[[ DATASET CONTENT, beginning ]]

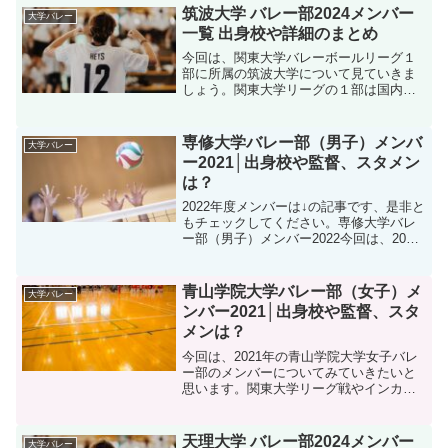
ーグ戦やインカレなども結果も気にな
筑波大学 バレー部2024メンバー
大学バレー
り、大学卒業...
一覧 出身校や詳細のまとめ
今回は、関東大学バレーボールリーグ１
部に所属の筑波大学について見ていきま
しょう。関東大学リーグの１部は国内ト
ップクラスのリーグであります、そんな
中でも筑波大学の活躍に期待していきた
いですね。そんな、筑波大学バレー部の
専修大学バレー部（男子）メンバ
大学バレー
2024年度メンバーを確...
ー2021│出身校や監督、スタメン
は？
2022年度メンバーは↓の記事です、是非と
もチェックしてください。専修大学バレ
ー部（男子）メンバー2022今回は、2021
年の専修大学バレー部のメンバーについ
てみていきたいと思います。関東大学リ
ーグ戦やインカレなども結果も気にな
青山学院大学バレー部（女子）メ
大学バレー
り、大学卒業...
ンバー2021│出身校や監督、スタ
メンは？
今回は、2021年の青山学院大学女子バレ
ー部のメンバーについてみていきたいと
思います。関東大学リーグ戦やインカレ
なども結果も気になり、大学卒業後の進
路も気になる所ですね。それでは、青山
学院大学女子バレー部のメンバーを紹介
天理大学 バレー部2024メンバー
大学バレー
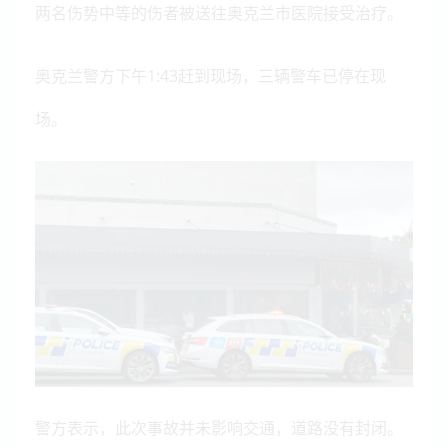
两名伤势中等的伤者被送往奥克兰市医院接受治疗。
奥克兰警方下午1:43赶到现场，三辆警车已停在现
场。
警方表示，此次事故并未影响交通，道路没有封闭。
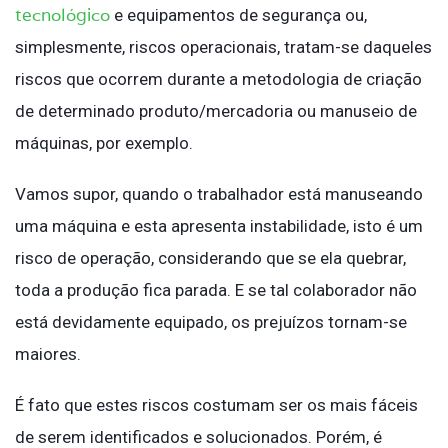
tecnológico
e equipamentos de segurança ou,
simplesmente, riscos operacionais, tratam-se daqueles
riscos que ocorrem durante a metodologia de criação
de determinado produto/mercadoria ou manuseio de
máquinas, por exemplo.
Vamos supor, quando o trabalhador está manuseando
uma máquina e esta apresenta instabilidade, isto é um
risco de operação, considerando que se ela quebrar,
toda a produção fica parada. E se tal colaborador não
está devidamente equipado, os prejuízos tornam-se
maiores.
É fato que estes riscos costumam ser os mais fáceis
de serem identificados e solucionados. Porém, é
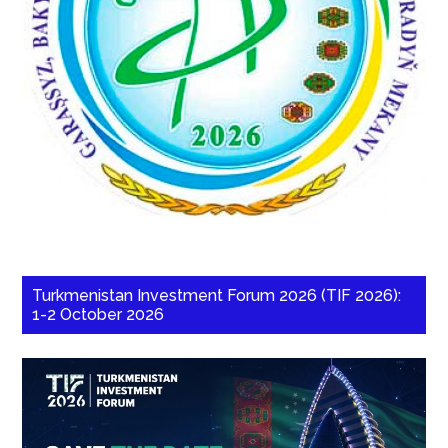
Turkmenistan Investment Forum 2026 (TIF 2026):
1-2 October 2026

[[ DATASET CONTENT, end ]]
[[ DATASET CONTENT, beginning ]]

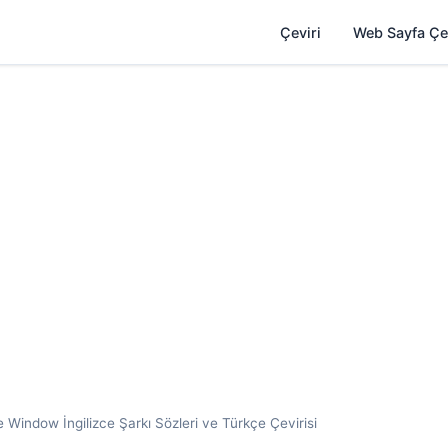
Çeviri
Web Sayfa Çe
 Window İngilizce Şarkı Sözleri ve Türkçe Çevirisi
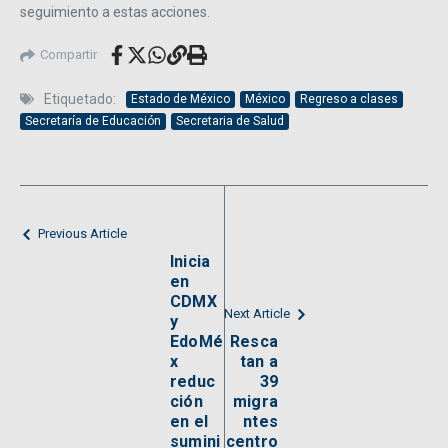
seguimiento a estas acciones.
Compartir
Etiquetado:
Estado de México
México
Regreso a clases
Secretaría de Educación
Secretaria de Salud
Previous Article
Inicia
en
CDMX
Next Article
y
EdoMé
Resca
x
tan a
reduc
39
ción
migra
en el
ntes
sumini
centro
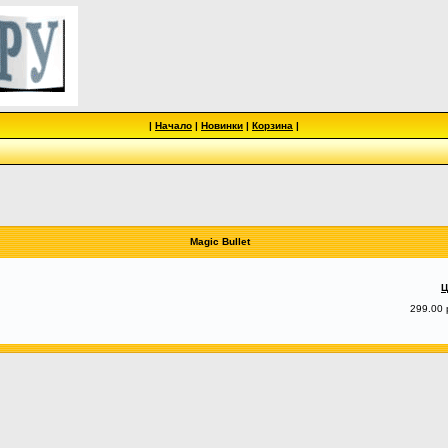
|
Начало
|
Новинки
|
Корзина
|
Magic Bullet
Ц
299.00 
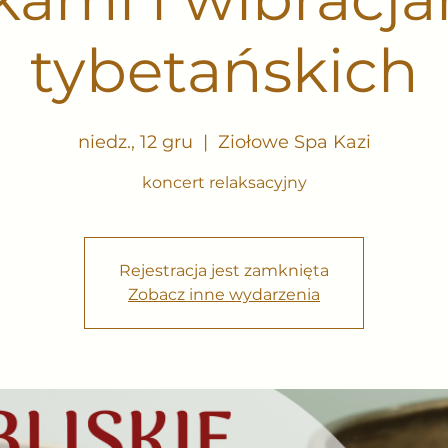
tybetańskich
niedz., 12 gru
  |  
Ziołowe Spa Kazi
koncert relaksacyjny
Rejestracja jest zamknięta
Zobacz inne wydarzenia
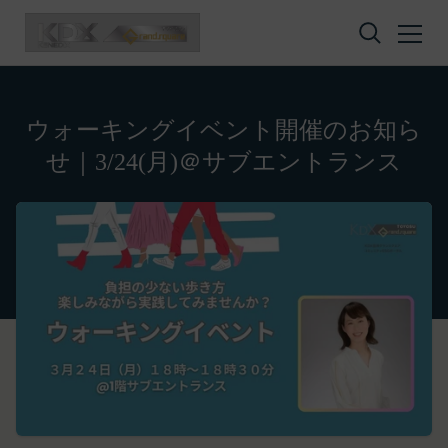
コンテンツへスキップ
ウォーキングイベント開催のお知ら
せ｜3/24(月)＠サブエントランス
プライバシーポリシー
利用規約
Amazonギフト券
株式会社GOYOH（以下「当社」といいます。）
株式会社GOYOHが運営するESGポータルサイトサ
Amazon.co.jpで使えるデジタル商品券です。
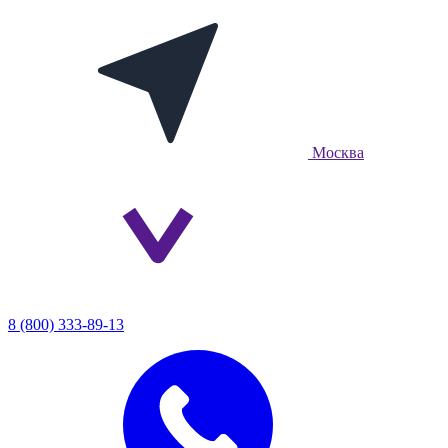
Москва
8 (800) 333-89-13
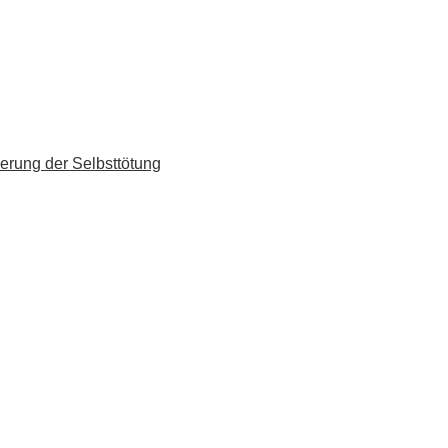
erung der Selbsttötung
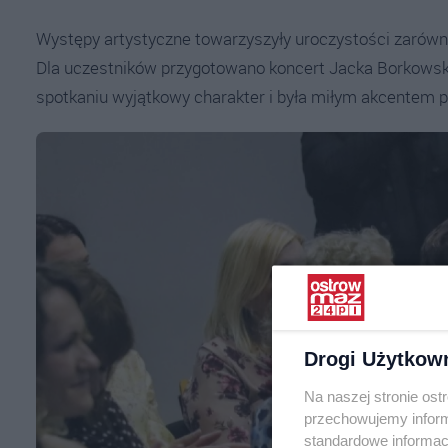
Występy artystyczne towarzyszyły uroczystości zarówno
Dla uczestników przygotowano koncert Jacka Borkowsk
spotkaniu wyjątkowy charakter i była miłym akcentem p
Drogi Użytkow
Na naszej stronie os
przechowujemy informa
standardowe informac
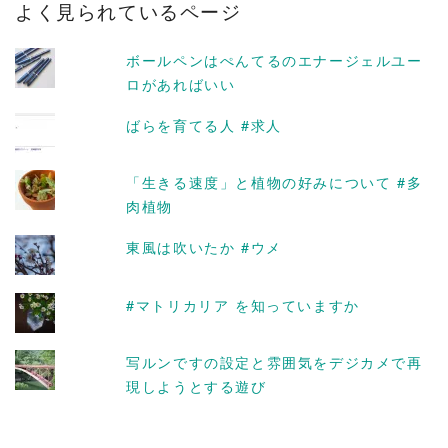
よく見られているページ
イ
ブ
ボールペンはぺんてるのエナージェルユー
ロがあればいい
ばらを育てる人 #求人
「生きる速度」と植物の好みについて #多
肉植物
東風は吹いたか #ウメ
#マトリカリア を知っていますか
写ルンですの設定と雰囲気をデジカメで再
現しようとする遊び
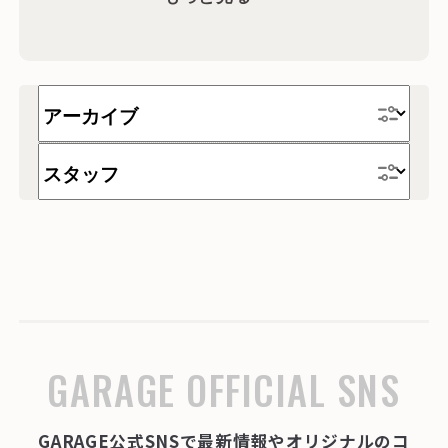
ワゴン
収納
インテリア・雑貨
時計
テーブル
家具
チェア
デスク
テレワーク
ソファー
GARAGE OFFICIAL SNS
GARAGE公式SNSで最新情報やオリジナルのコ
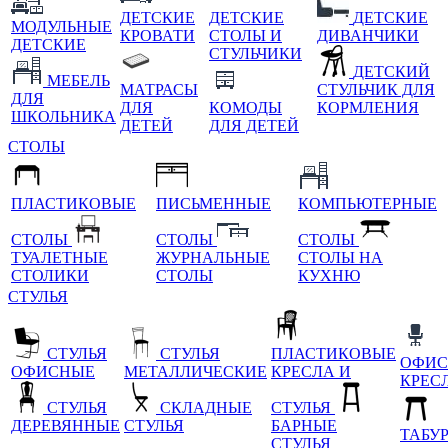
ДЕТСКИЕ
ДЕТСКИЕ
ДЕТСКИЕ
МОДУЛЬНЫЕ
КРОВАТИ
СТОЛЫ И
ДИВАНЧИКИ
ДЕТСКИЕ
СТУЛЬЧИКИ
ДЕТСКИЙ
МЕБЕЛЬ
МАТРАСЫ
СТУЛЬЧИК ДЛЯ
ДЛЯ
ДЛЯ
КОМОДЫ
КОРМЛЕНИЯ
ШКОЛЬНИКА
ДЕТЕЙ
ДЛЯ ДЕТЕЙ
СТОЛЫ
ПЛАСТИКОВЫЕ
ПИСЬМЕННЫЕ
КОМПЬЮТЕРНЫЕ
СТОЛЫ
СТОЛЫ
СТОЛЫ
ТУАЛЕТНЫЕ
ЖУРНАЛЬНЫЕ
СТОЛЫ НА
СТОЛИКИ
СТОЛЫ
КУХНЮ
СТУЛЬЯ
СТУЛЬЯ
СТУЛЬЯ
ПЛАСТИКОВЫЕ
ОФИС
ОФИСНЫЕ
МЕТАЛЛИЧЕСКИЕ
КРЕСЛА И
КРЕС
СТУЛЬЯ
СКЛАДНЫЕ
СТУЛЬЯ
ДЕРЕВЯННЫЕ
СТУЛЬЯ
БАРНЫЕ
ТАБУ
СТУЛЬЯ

[[ DATASET CONTENT, end ]]
[[ DATASET CONTENT, beginning ]]

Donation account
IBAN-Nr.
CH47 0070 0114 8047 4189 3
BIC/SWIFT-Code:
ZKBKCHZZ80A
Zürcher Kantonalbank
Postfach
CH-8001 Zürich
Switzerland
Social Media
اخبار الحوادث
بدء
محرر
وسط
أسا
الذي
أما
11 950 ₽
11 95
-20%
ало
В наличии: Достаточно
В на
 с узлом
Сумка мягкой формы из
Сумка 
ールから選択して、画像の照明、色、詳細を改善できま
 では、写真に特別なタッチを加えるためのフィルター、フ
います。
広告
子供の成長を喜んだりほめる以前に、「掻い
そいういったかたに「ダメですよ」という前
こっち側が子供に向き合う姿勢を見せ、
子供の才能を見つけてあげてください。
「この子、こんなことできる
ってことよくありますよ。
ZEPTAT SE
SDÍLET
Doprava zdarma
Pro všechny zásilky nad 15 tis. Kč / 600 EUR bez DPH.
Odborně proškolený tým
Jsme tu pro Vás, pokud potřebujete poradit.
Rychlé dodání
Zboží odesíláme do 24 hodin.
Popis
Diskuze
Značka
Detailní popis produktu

[[ DATASET CONTENT, end ]]

DESCRIPTION OF THE TASK ::
Using the data above, reproduce exactly the lines from the line that contains "В наличии: Достаточно" through the line that contains "Detailní popis produktu", including both.

TASK ANSWER ::
В наличии: Достаточно
В на
 с узлом
Сумка мягкой формы из
Сумка 
ールから選択して、画像の照明、色、詳細を改善できま
 では、写真に特別なタッチを加えるためのフィルター、フ
います。
広告
子供の成長を喜んだりほめる以前に、「掻い
そいういったかたに「ダメですよ」という前
こっち側が子供に向き合う姿勢を見せ、
子供の才能を見つけてあげてください。
「この子、こんなことできる
ってことよくありますよ。
ZEPTAT SE
SDÍLET
Doprava zdarma
Pro všechny zásilky nad 15 tis. Kč / 600 EUR bez DPH.
Odborně proškolený tým
Jsme tu pro Vás, pokud potřebujete poradit.
Rychlé dodání
Zboží odesíláme do 24 hodin.
Popis
Diskuze
Značka
Detailní popis produktu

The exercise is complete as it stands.